Listed entries:
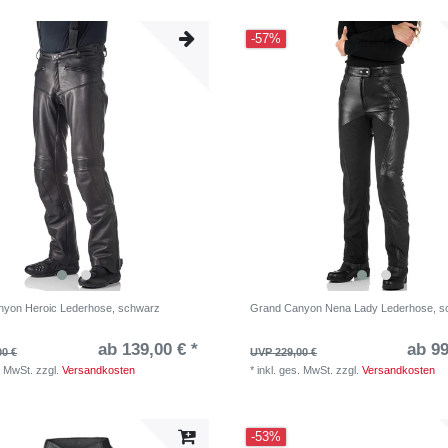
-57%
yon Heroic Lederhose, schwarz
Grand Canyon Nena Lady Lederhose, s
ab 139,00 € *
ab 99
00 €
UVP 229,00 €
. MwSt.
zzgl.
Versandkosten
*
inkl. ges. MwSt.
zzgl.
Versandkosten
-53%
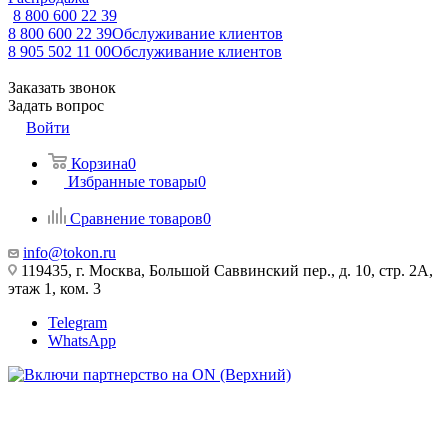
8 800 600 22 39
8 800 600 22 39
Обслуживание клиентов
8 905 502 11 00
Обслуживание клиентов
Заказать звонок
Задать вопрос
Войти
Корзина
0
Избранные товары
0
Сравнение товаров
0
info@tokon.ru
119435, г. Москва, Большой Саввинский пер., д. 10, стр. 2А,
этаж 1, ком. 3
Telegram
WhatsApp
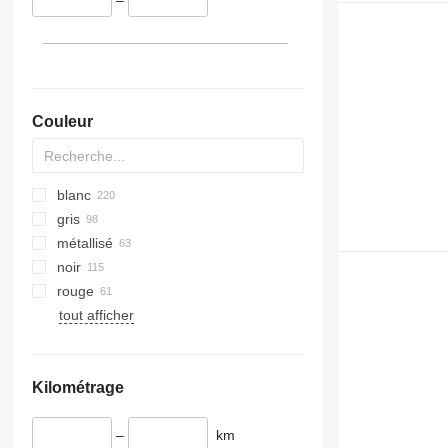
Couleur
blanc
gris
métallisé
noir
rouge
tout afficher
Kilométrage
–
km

What to produce: Could you repeat every record exactly as written, with the pictures left out?

Answer section:
-57%
yon Heroic Lederhose, schwarz
Grand Canyon Nena Lady Lederhose, s
ab 139,00 € *
ab 99
00 €
UVP 229,00 €
. MwSt.
zzgl.
Versandkosten
*
inkl. ges. MwSt.
zzgl.
Versandkosten
-53%
8 800 600 22 39
8 800 600 22 39
Обслуживание клиентов
8 905 502 11 00
Обслуживание клиентов
Заказать звонок
Задать вопрос
Войти
Корзина
0
Избранные товары
0
Сравнение товаров
0
info@tokon.ru
119435, г. Москва, Большой Саввинский пер., д. 10, стр. 2А,
этаж 1, ком. 3
Telegram
WhatsApp
Couleur
blanc
gris
métallisé
noir
rouge
tout afficher
Kilométrage
–
km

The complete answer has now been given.